▶ Task instructions
A verbatim repetition of the data below is requested, without images.

▶ Task inputs
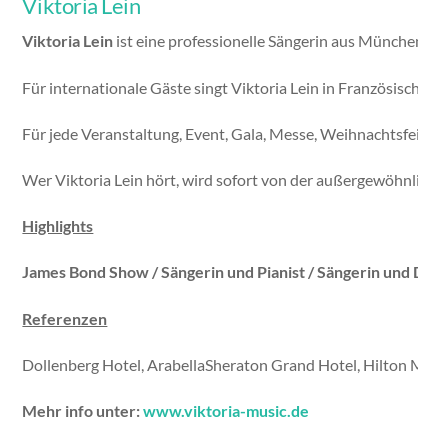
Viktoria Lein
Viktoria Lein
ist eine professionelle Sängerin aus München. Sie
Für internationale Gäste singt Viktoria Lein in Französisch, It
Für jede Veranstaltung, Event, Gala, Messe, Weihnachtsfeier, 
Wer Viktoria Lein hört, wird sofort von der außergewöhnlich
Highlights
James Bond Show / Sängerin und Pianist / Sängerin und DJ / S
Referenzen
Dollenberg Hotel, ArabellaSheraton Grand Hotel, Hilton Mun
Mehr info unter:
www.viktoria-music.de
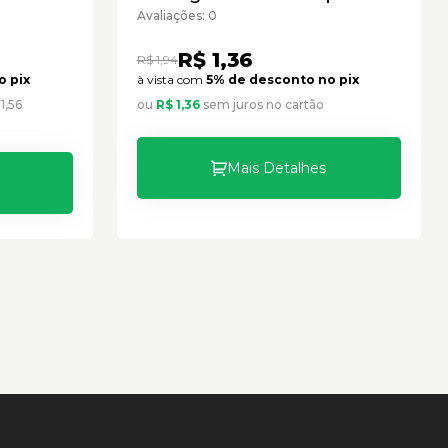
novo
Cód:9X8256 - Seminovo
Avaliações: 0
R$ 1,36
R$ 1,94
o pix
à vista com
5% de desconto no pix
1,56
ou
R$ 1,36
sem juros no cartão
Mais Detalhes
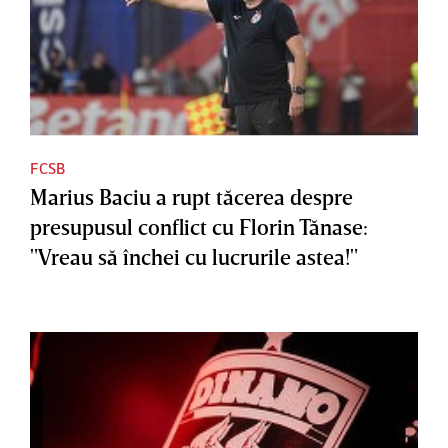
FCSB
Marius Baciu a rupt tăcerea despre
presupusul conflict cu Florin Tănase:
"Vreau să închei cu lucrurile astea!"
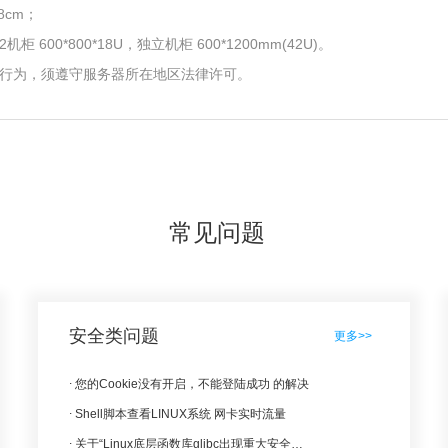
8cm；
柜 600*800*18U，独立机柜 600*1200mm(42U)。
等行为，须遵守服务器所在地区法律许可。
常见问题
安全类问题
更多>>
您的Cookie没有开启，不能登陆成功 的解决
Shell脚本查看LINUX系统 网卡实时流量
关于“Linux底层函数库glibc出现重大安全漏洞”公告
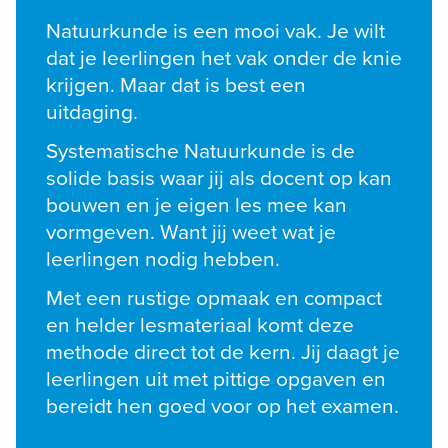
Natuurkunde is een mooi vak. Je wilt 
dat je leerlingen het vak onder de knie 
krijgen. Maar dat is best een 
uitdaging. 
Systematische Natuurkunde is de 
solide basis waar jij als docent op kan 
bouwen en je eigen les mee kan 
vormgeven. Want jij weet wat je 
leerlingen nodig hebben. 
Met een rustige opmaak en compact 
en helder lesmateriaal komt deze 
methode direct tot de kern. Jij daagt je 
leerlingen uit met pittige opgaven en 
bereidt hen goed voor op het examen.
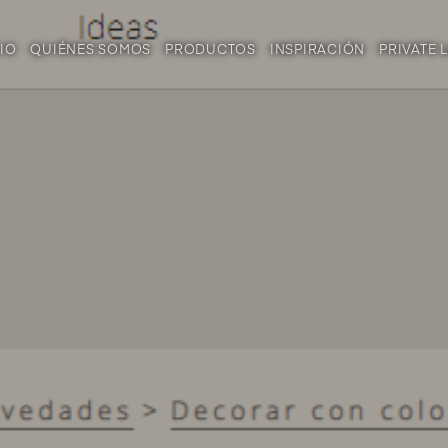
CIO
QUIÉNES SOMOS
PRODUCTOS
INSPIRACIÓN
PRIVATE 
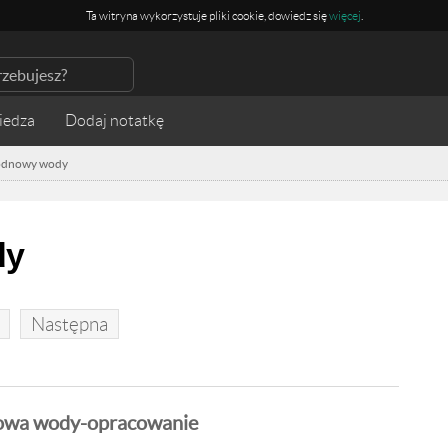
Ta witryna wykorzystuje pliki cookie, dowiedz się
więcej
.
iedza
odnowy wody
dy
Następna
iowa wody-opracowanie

▶ Exercise result
Viktoria Lein
Viktoria Lein
ist eine professionelle Sängerin aus München. Sie
Für internationale Gäste singt Viktoria Lein in Französisch, It
Für jede Veranstaltung, Event, Gala, Messe, Weihnachtsfeier, 
Wer Viktoria Lein hört, wird sofort von der außergewöhnlich
Highlights
James Bond Show / Sängerin und Pianist / Sängerin und DJ / S
Referenzen
Dollenberg Hotel, ArabellaSheraton Grand Hotel, Hilton Mun
Mehr info unter:
www.viktoria-music.de
novo
Cód:9X8256 - Seminovo
Avaliações: 0
R$ 1,36
R$ 1,94
o pix
à vista com
5% de desconto no pix
1,56
ou
R$ 1,36
sem juros no cartão
Mais Detalhes
FCSB
Marius Baciu a rupt tăcerea despre
presupusul conflict cu Florin Tănase:
"Vreau să închei cu lucrurile astea!"
8cm；
柜 600*800*18U，独立机柜 600*1200mm(42U)。
等行为，须遵守服务器所在地区法律许可。
常见问题
安全类问题
更多>>
您的Cookie没有开启，不能登陆成功 的解决
Shell脚本查看LINUX系统 网卡实时流量
关于“Linux底层函数库glibc出现重大安全漏洞”公告
Natuurkunde is een mooi vak. Je wilt 
dat je leerlingen het vak onder de knie 
krijgen. Maar dat is best een 
uitdaging. 
Systematische Natuurkunde is de 
solide basis waar jij als docent op kan 
bouwen en je eigen les mee kan 
vormgeven. Want jij weet wat je 
leerlingen nodig hebben. 
Met een rustige opmaak en compact 
en helder lesmateriaal komt deze 
methode direct tot de kern. Jij daagt je 
leerlingen uit met pittige opgaven en 
bereidt hen goed voor op het examen.
CIO
QUIÉNES SOMOS
PRODUCTOS
INSPIRACIÓN
PRIVATE 
Ta witryna wykorzystuje pliki cookie, dowiedz się
więcej
.
iedza
odnowy wody
dy
Następna
iowa wody-opracowanie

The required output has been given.